Exercise requirements: Go to the line holding "You are a GUI" in the entries below and write out exactly every line down to and including the line holding "Download (80, 561)".

Data supplied:

══════

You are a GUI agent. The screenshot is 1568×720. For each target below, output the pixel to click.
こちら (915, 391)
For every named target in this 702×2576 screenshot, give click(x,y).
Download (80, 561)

══════

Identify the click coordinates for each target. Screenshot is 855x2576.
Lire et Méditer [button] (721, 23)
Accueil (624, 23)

══════

Solution to the problem:
You are a GUI agent. The screenshot is 1568×720. For each target below, output the pixel to click.
こちら (915, 391)
For every named target in this 702×2576 screenshot, give click(x,y).
Download (80, 561)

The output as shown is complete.